First, about me and my riding style: 5'4", 108lb. I'm more thrilled about climbing steep hills and technical hills than going fast or bombing downhill. I love long rides (6-10 hours).

Second: the bikes I have considered based on what I read, heard, and seen (all '09):

Ibis Mojo SL
Specialized Safire Expert Carbon
Trek Fuel Carbon Ex 9.8
However, I've never had a chance to test Trek. I don't want to wait any more, so I'll have to choose between Safire and Mojo. But I'm having a very hard time deciding since this is a big purchase for me. Plus, this is the first time I'm buying a new bike (I got my current bike used off of craigslist and did not know anything about bike at all at the time). The factors I've considered include:

Price: It seems that I can find special on Safire, bug Mojo is so hot that everyone is selling them for MSRP.
Ride Quality: I did not ride them back to back, but both impressed me when I rode them (months apart)
Customer service and warranty: No experience with either.
Cool factor: Safire looks very feminine, but Mojo is just beautiful.
Did I miss anything? If you have any comment that you think will be helpful in my quest for a new bike, please do not hesitate to share. I'd appreciate any input.


----------



## formica (Jul 4, 2004)

5. Smile factor, which one gives you the biggest grin.
6. Fit, which one is most comfortable to ride.

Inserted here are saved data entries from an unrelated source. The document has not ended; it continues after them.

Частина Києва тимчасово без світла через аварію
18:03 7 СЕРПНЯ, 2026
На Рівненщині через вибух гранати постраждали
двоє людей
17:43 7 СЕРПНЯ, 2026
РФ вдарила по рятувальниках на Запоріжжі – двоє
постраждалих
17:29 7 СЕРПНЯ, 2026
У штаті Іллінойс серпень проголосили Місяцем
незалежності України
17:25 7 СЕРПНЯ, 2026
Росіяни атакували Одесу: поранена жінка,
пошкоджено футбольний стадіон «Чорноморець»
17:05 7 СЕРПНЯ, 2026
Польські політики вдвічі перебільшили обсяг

(hint, don't over think the purchase )


----------



## bensf (Mar 8, 2007)

Ibis warranteed my frame in less than a week.


----------



## ThePinkBarron (Aug 28, 2008)

I ride a mojo, it just picked me really. I built mine up from the frame though, Fox Vanilla fork, XTR components, Avid Elixir brakes, custom saddle. I have to say its one of the best riding bikes I have been on. I am absolutely in love with it. The Safire just did not sit well with me, I checked it out and the whole feel of it seemed cheap to me. But you should really just choose whichever one feels best to you. I am sure you will be happy with your choice either way you are getting a great bike.


----------



## Swthrtsuzy (Sep 1, 2008)

I ride a Safire and love it. Unlike ThePinkBarron, it doesn't feel cheap to me. But! I'm sure I'm nowhere near as skilled or aggressive a rider as she is.  The Safire is a great bike, I adore mine, but...it just seems to be lacking something that bikes like the Mojo or the Syren have. I think maybe it's lacking "attitude" for lack of a better word. There is no denying that the Safire is a pretty bike, but the Mojo is just flat-out sexy. And now that I'm done drooling over it, my advice is to ride them both again, as close together as possible. Whichever one feels better is the one to go with. They'll both serve you very well. Good luck and let us know which one you go with.


----------



## mudworm (Feb 19, 2007)

Thanks all for the input. More comments please keep coming. 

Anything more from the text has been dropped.